Since that time, I have participated in six more Ride To Conquer Cancers and my weight loss journey has seen me lose another 30 plus pounds. I maintain a weight right in and around 190 pounds now and man it feels good to look at myself in the mirror and know that I look good and feel good.
I touched on the fact that I began consuming healthier foods earlier in this blog.

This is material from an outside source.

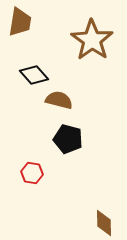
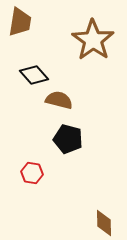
brown star: moved 1 px right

I don’t want to gloss over the fact that eating and drinking properly are absolutely key for my continued weight management success. What we fuel our bodies with matters and it either supports our weight loss and maintenance goals or hinders them. For decades in my life I was a poor water drinker. In fact, I’d drink almost anything but water. Milk, juices, coffee, pop, beer and so on were my choices over water. Water was dead last on my list if I felt thirsty. In speaking with my doctor and researching water consumption on my own, I came to realize is that if I wanted to have my fluid consumption assist me to my weight loss and healthy body goals, I needed to become a far better water drinker. And so, over the past many years I have transitioned my fluid intake away from other sugary fluids and water has become my main drink every day. When we consider most of our body is fluid-based, it only makes sense to replace lost fluid with water. In fact, it’s been proven that water consumption actually helps a person lose weight and it’s far better for you than other forms of fluid intake.
A focus on 10,000 plus steps a day and a drastic change in how much water I am consuming daily has made a world of difference for me. I’m mid-way through my 50s now and I’m more active and healthy on any day today than I was for most of my 40s. It took a defining moment for me to make the decision to get my health and weight under control. I’m so glad I did and I want to share with you that if you are struggling as I did – don’t give up on yourself – you can make the small changes that will provide you with the good results you want, and need to achieve, to live a fuller life. You can do this!